I feel sad that SN SB didn't feel like she fitted into the ward and plans to leave the hospital. She is an experienced staff nurse and a wonderful teaching SN when I was a student nurse at her original assigned ward. She was subsequently transferred to the adjoining ward and now "kicked" (to use her own words) into my ward.

Another thought I had was that many of the nurse mangers and my ADON G need leadership training. Their common habit is to raise ruckus whenever they hear of any incident, instead of keeping calm and gathering the facts. Their behaviour may get one much attention and, hopefully, fast response. However, such a habit of making mountain out of every incident, regardless of it being a Mount Everest issue or a molehill, encourages staff to be on the defensive and thus impeding and/or defeating the problem solving process. In this regard, my NO is an excellent example to follow. Sadly, as I understand from my ex-nursing lecturer who previously worked in the hospital's sister organization, leadership training is sorely lacking at my hospital.


After our shift ended yesterday afternoon, I sensed that SEN L was waiting around to speak to me confidentially. Finally after the other staff had left the staff room, SEN L asked me if I was interested in joining her at some events. It turns out that she joined an MLM company as she was interested in their beauty courses. At one point, SEN L said, “人此職的原因只有兩個,對工做沒興趣或者沒有前途。“ [Employees resign from their jobs over 2 reasons. Either not interested in their job, or there is no future in the job.]

I understood where SEN L was coming from. The school for registered nursing turning down her application for training to be an RN has had a big impact on her hopes. However, as I've mentioned to her on another occasion before, her nursing future is not limited to being trained and practising in Singapore. Thus I responded teasingly, “前途是自己創造的嗎!” [The future is in one's hands.]

To which she replied, “不只是“前途”。我講的還有“錢途”。” [Not "future", but "monetary rewards". Note: Both are homophones in Chinese Mandarin.]

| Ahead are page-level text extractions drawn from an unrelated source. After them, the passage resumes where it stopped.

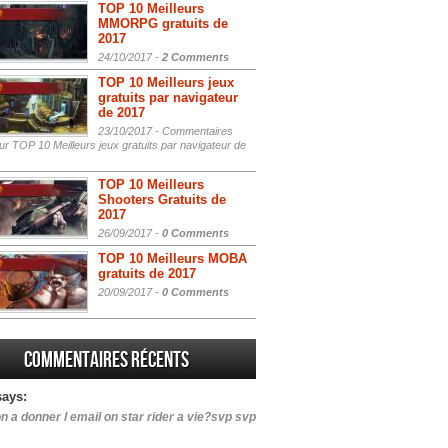
TOP 10 Meilleurs
MMORPG gratuits de
2017
24/10/2017 -
2 Comments
TOP 10 Meilleurs jeux
gratuits par navigateur
de 2017
23/10/2017 -
Commentaires
r TOP 10 Meilleurs jeux gratuits par navigateur de
TOP 10 Meilleurs
Shooters Gratuits de
2017
26/09/2017 -
0 Comments
TOP 10 Meilleurs MOBA
gratuits de 2017
20/09/2017 -
0 Comments
Commentaires récents
says:
n a donner l email on star rider a vie?svp svp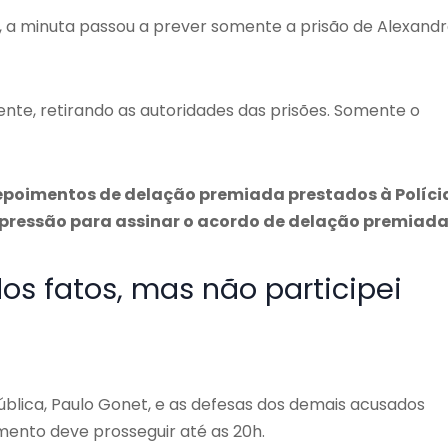
o, a minuta passou a prever somente a prisão de Alexand
nte, retirando as autoridades das prisões. Somente o
poimentos de delação premiada prestados à Políci
de pressão para assinar o acordo de delação premiada
os fatos, mas não participei
ública, Paulo Gonet, e as defesas dos demais acusados
ento deve prosseguir até as 20h.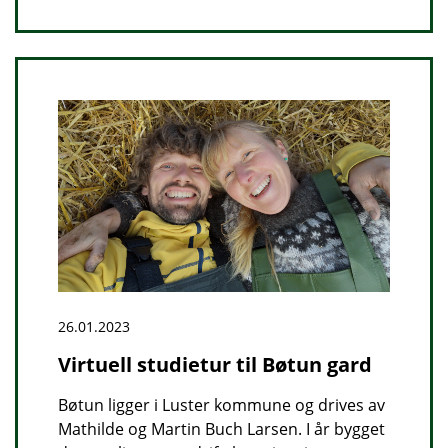
26.01.2023
Virtuell studietur til Bøtun gard
Bøtun ligger i Luster kommune og drives av
Mathilde og Martin Buch Larsen. I år bygget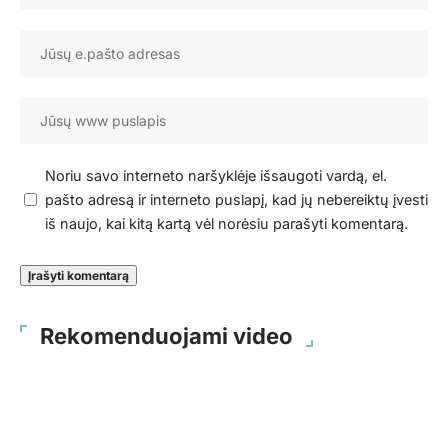
Noriu savo interneto naršyklėje išsaugoti vardą, el.
pašto adresą ir interneto puslapį, kad jų nebereiktų įvesti
iš naujo, kai kitą kartą vėl norėsiu parašyti komentarą.
Rekomenduojami video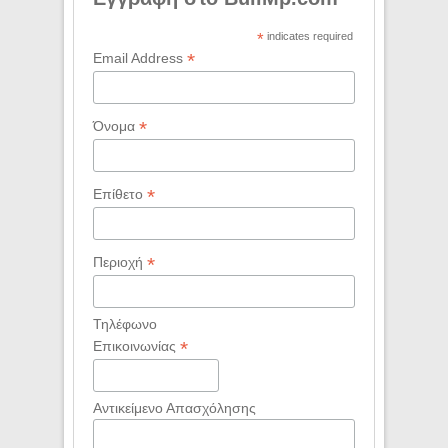
*
indicates required
*
Email Address
*
Όνομα
*
Επίθετο
*
Περιοχή
Τηλέφωνο
*
Επικοινωνίας
Αντικείμενο Απασχόλησης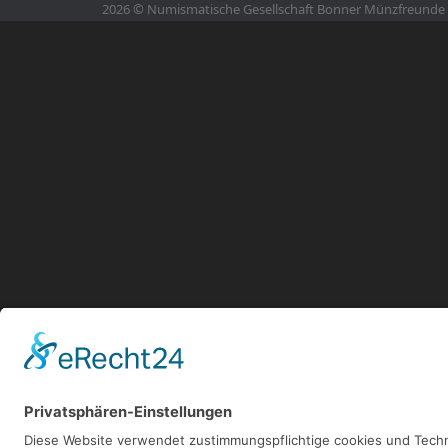
2026 © Numismatische Gesellschaft Bonner Münzfreunde e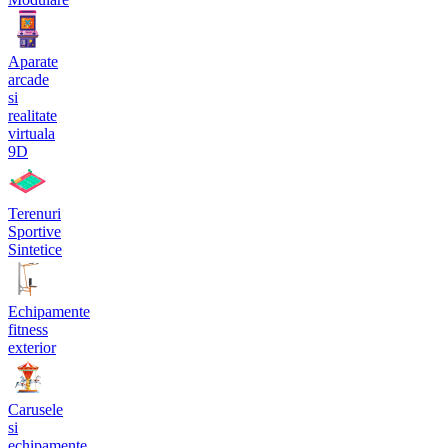
Aparate
arcade
si
realitate
virtuala
9D
Terenuri
Sportive
Sintetice
Echipamente
fitness
exterior
Carusele
si
echipamente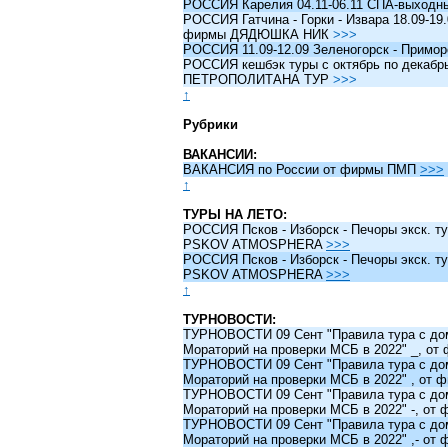
РОССИЯ Карелия 04.11-06.11 СПА-выходн
РОССИЯ Гатчина - Горки - Извара 18.09-19.
фирмы ДЯДЮШКА НИК
>>>
РОССИЯ 11.09-12.09 Зеленогорск - Примо
РОССИЯ кешбэк туры c октябрь по декабрь 
ПЕТРОПОЛИТАНА ТУР
>>>
↑
Рубрики
ВАКАНСИИ:
ВАКАНСИЯ по России от фирмы ПМП
>>>
↑
ТУРЫ НА ЛЕТО:
РОССИЯ Псков - Изборск - Печоры экск. ту
PSKOV ATMOSPHERA
>>>
РОССИЯ Псков - Изборск - Печоры экск. ту
PSKOV ATMOSPHERA
>>>
↑
ТУРНОВОСТИ:
ТУРНОВОСТИ 09 Сент "Правила тура с до
Мораторий на проверки МСБ в 2022" _, о
ТУРНОВОСТИ 09 Сент "Правила тура с до
Мораторий на проверки МСБ в 2022" , от
ТУРНОВОСТИ 09 Сент "Правила тура с до
Мораторий на проверки МСБ в 2022" -, о
ТУРНОВОСТИ 09 Сент "Правила тура с до
Мораторий на проверки МСБ в 2022" ,- о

I understand what SEN L was talking about. Nursing pay in Singapore is not high (click here and search for "nurse"). Even at managerial levels of NO, one can only expect around SGD4-5K/month gross pay. The highest paid are those trained and practising in highly specialized areas like OT and CCU nursing where SGD 7K-9K is a possibility after many years of experience, with overtime thrown-in. This is miserable compared to the pay of other "professional" fields where specialized training is a pre-requisite. There isn't a single nursing-based job listed on Singapore's top 100 best-paying jobs across all industries in 2009. Thus, nursing while labelled as a noble job, is not seen as a rewarding job by the Singapore society in general.

To quote one patient's grandfather words to me yesterday morning with regards to nursing, “這種工做,吃力又不挑好。” [This type of job, takes so much effort and yet is unrewarding.]


Nursing is like that. With good times, bad times, problems with fitting-in, (hopefully) eventually fitting-in, handling one's ups and downs at work, and ultimately ownership of one's own work behaviour and career expectations.